Subcutaneous and excess
For online asymmetry and kurtosis algorithms (according to variance), see the same wiki page for parallel algorithms for statistics with higher momentum.
Median
The median is tough without sorted data. If you know how much data you have, in theory you only need to partially sort, for example. using the selection algorithm. However, this does not help much with billions of values. I would suggest using frequency, see the next section.
Median and frequency counting mode
If these are integers, I would calculate the frequencies , possibly cutting off the highest and lowest values outside of a certain value, where I am sure that this is no longer relevant. For a float (or too many integers) I would probably create buckets / intervals and then use the same approach as for integers. (Approximate) mode and median calculation, which simplifies, based on a table of frequencies.
Usually distributed random variables
If it is normally distributed, I would use a sample of mean , variance , skewness, and kurtosis as estimates of maximum likelihood for a small subset. (On-line) algorithms for calculating you now. For example. read a few hundred thousand or a million data until your error estimate is small enough.

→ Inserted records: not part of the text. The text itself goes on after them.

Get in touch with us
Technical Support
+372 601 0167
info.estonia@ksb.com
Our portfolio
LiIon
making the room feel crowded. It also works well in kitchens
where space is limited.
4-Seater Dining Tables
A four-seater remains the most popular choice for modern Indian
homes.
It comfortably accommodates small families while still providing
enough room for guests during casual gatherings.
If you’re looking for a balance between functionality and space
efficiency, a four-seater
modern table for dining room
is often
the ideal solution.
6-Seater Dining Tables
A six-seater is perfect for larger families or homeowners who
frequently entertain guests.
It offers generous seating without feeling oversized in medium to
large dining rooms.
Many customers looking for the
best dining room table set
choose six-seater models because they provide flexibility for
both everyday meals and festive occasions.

Just make sure that you select randomly from your set (for example, you do not introduce bias by selecting the first 100,000 values). The same approach can also be used to estimate the mode and median for the normal case (since the average value of the sample is an estimate).
Additional comments
All of the algorithms described above can be executed in parallel (including many sorting and selection algorithms like QuickSort and QuickSelect), if that helps.

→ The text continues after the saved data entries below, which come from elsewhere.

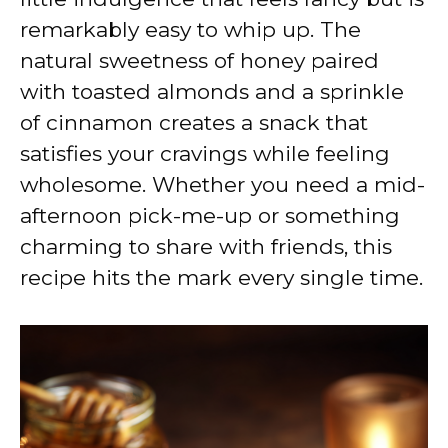
remarkably easy to whip up. The
natural sweetness of honey paired
with toasted almonds and a sprinkle
of cinnamon creates a snack that
satisfies your cravings while feeling
wholesome. Whether you need a mid-
afternoon pick-me-up or something
charming to share with friends, this
recipe hits the mark every single time.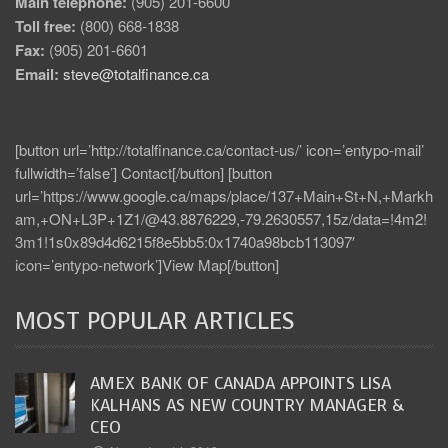
Main telephone:
(905) 201-6600
Toll free:
(800) 668-1838
Fax:
(905) 201-6601
Email:
steve@totalfinance.ca
[button url=’http://totalfinance.ca/contact-us/’ icon=’entypo-mail’
fullwidth=’false’] Contact[/button] [button
url=’https://www.google.ca/maps/place/137+Main+St+N,+Markh
am,+ON+L3P+1Z1/@43.8876229,-79.2630557,15z/data=!4m2!
3m1!1s0x89d4d6215f8e5bb5:0x1740a98bcb113097′
icon=’entypo-network’]View Map[/button]
MOST POPULAR ARTICLES
AMEX BANK OF CANADA APPOINTS LISA
KALHANS AS NEW COUNTRY MANAGER &
CEO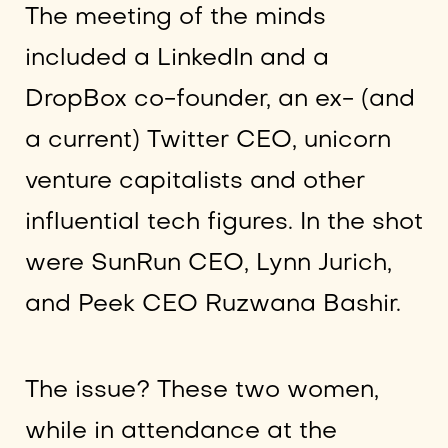
The meeting of the minds
included a LinkedIn and a
DropBox co-founder, an ex- (and
a current) Twitter CEO, unicorn
venture capitalists and other
influential tech figures. In the shot
were SunRun CEO, Lynn Jurich,
and Peek CEO Ruzwana Bashir.
The issue? These two women,
while in attendance at the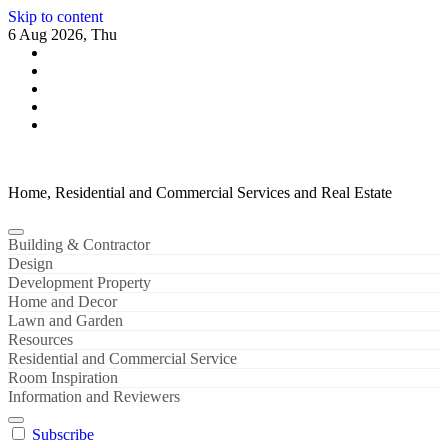
Skip to content
6 Aug 2026, Thu
Home, Residential and Commercial Services and Real Estate
Building & Contractor
Design
Development Property
Home and Decor
Lawn and Garden
Resources
Residential and Commercial Service
Room Inspiration
Information and Reviewers
Subscribe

I always assumed (with the exception of the normal distribution section) that we are talking about sample moments, median and mode, and not about estimates for theoretical moments, given the known distribution.

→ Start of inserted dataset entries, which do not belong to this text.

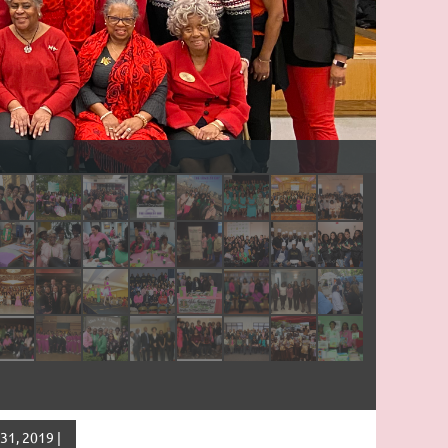
1, 2019 |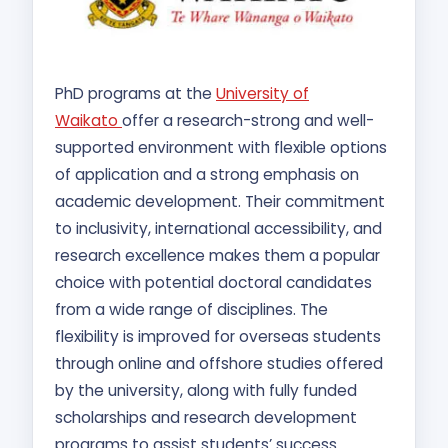
PhD programs at the
University of
Waikato
offer a research-strong and well-
supported environment with flexible options
of application and a strong emphasis on
academic development. Their commitment
to inclusivity, international accessibility, and
research excellence makes them a popular
choice with potential doctoral candidates
from a wide range of disciplines. The
flexibility is improved for overseas students
through online and offshore studies offered
by the university, along with fully funded
scholarships and research development
programs to assist students’ success.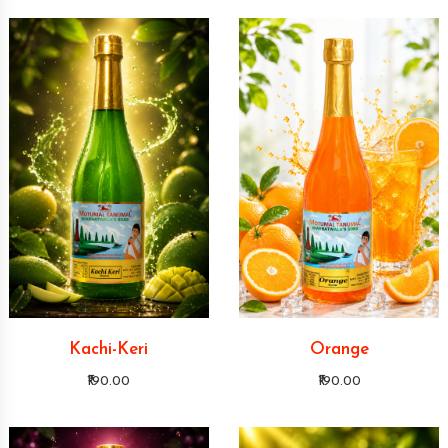
Kachi-Keri
Orange
₹190.00
₹190.00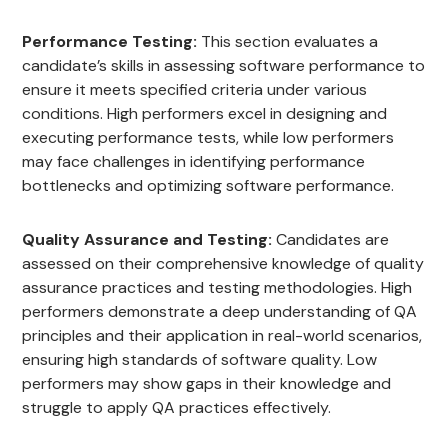
Performance Testing:
This section evaluates a
candidate’s skills in assessing software performance to
ensure it meets specified criteria under various
conditions. High performers excel in designing and
executing performance tests, while low performers
may face challenges in identifying performance
bottlenecks and optimizing software performance.
Quality Assurance and Testing:
Candidates are
assessed on their comprehensive knowledge of quality
assurance practices and testing methodologies. High
performers demonstrate a deep understanding of QA
principles and their application in real-world scenarios,
ensuring high standards of software quality. Low
performers may show gaps in their knowledge and
struggle to apply QA practices effectively.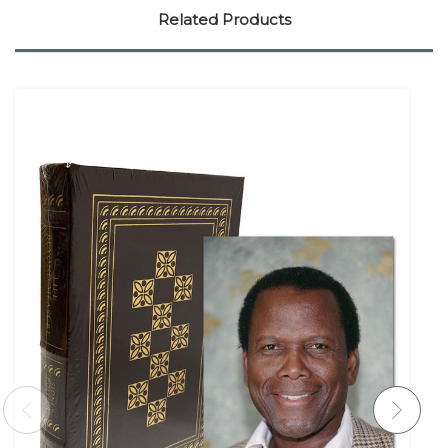
Related Products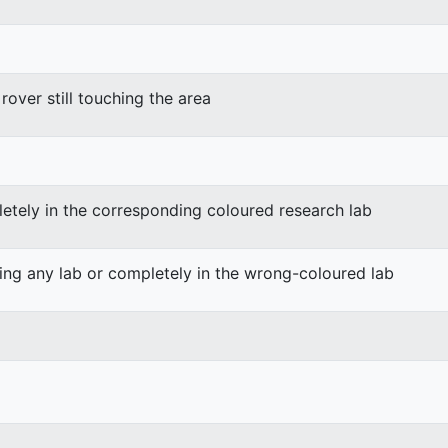
rover still touching the area
etely in the corresponding coloured research lab
ing any lab or completely in the wrong-coloured lab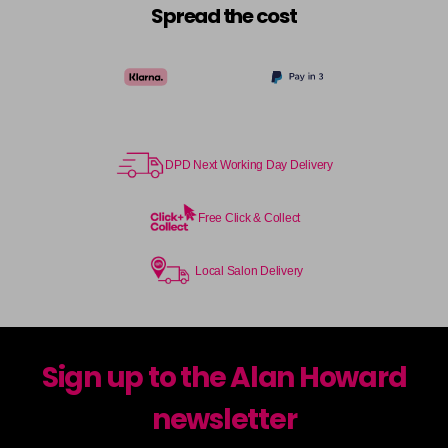
Spread the cost
DPD Next Working Day Delivery
Free Click & Collect
Local Salon Delivery
Sign up to the Alan Howard
newsletter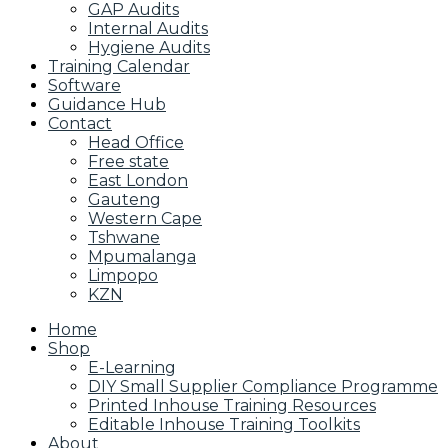
GAP Audits
Internal Audits
Hygiene Audits
Training Calendar
Software
Guidance Hub
Contact
Head Office
Free state
East London
Gauteng
Western Cape
Tshwane
Mpumalanga
Limpopo
KZN
Home
Shop
E-Learning
DIY Small Supplier Compliance Programme
Printed Inhouse Training Resources
Editable Inhouse Training Toolkits
About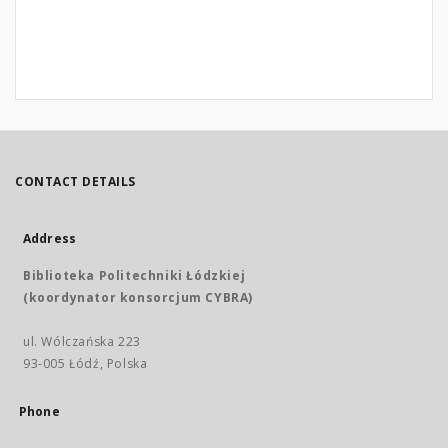
CONTACT DETAILS
Address
Biblioteka Politechniki Łódzkiej
(koordynator konsorcjum CYBRA)
ul. Wólczańska 223
93-005 Łódź, Polska
Phone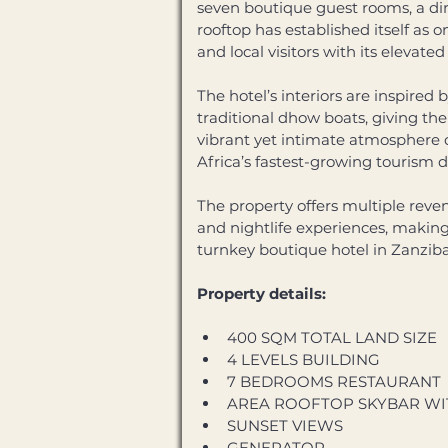
seven boutique guest rooms, a din
rooftop has established itself as 
and local visitors with its elevat
The hotel’s interiors are inspired
traditional dhow boats, giving the
vibrant yet intimate atmosphere o
Africa’s fastest-growing tourism d
The property offers multiple rev
and nightlife experiences, making i
turnkey boutique hotel in Zanzib
Property details:
400 SQM TOTAL LAND SIZE
4 LEVELS BUILDING 
7 BEDROOMS RESTAURANT 
AREA ROOFTOP SKYBAR WI
SUNSET VIEWS 
GENERATOR 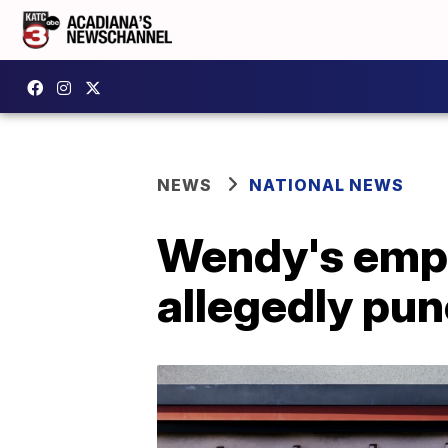
NEWS
NATIONAL NEWS
Wendy's empl
allegedly pu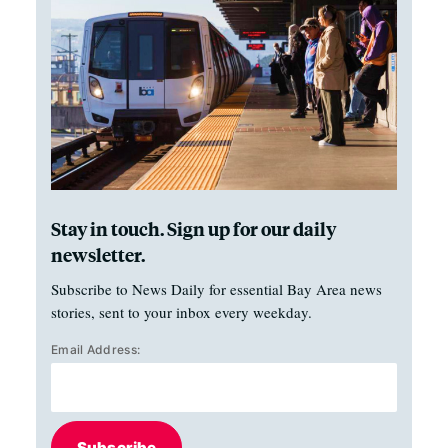
Stay in touch. Sign up for our daily
newsletter.
Subscribe to News Daily for essential Bay Area news
stories, sent to your inbox every weekday.
Email Address:
Subscribe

In general, data sampling (i.e., viewing only a subset) should be quite successful, given the amount of data, if all observations are the implementation of the same random variable (have the same distribution) and the moments, mode and median really exist for this distribution . The last warning is not harmless. For example, the average (and all higher points) for Cauchy Distribution does not exist. In this case, the average sample value of the "small" subset can be massively disconnected from the average sample value for the entire sample.